Check each line of the data for "tout", and copy the ones that have it.

START Supplied material

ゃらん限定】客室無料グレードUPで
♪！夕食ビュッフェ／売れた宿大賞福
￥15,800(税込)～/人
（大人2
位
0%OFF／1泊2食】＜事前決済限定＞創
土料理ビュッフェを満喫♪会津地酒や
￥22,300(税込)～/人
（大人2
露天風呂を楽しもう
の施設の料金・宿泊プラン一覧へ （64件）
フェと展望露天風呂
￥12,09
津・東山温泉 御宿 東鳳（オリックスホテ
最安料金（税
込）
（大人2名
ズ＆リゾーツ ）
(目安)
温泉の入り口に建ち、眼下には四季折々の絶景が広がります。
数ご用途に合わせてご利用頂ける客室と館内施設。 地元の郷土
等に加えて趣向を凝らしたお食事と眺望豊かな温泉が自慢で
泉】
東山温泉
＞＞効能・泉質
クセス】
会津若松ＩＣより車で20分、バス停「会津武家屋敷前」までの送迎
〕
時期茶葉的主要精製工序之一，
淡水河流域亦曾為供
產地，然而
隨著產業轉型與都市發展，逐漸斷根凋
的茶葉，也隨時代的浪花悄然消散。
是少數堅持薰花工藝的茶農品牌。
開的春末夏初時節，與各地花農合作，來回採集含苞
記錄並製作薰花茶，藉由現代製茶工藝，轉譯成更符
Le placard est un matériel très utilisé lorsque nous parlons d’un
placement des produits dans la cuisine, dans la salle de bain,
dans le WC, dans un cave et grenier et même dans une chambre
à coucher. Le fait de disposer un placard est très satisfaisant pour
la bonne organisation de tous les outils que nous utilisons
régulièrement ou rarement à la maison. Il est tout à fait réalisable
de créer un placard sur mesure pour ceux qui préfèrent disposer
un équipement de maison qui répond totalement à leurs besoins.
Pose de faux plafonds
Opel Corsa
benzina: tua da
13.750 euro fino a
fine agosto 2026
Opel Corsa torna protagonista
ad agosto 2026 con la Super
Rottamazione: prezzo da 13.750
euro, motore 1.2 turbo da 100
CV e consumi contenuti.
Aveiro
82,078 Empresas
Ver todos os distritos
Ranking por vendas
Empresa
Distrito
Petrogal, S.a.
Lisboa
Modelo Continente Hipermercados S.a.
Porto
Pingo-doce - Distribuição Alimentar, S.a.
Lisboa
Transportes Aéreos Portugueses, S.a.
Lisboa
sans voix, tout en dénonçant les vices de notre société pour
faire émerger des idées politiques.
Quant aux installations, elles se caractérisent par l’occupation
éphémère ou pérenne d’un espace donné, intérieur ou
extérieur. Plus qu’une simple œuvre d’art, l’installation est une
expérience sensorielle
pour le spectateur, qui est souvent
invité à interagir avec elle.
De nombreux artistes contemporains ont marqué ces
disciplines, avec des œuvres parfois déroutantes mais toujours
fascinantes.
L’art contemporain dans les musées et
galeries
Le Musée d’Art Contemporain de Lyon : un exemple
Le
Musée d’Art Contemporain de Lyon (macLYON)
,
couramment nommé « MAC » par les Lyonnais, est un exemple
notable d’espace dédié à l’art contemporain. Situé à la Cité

END Supplied material
START Supplied material

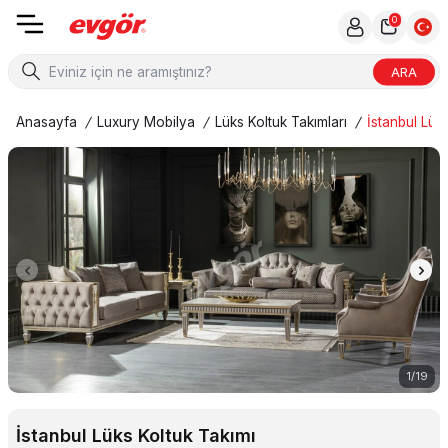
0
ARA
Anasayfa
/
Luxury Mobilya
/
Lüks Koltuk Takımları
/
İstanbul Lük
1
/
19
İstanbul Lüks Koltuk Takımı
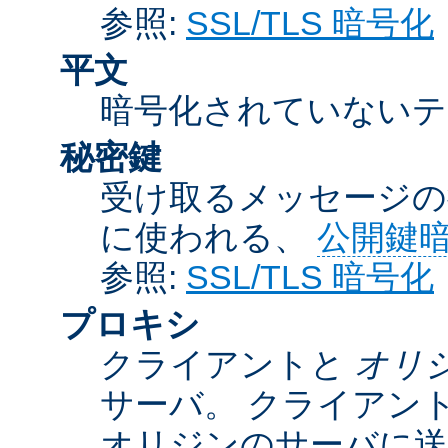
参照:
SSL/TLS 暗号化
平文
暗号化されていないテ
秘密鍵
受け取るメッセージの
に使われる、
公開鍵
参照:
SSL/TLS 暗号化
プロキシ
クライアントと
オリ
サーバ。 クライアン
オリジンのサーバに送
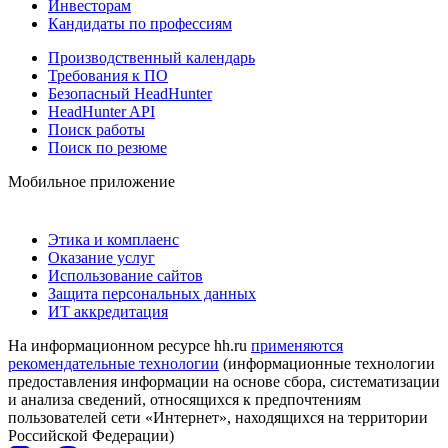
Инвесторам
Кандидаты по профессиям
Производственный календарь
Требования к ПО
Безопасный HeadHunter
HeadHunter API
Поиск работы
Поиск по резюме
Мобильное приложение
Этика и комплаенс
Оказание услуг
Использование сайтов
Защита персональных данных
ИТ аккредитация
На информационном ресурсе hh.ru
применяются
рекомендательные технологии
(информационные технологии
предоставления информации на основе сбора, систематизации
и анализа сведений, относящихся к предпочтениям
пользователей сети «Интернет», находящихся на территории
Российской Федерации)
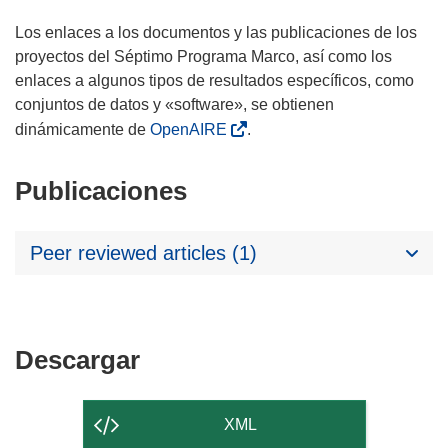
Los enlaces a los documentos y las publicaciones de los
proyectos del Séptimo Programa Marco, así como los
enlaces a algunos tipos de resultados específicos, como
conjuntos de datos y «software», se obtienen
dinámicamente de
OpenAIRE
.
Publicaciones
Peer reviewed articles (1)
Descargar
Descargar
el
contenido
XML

END Supplied material

Response area —
régulièrement ou rarement à la maison. Il est tout à fait réalisable
sans voix, tout en dénonçant les vices de notre société pour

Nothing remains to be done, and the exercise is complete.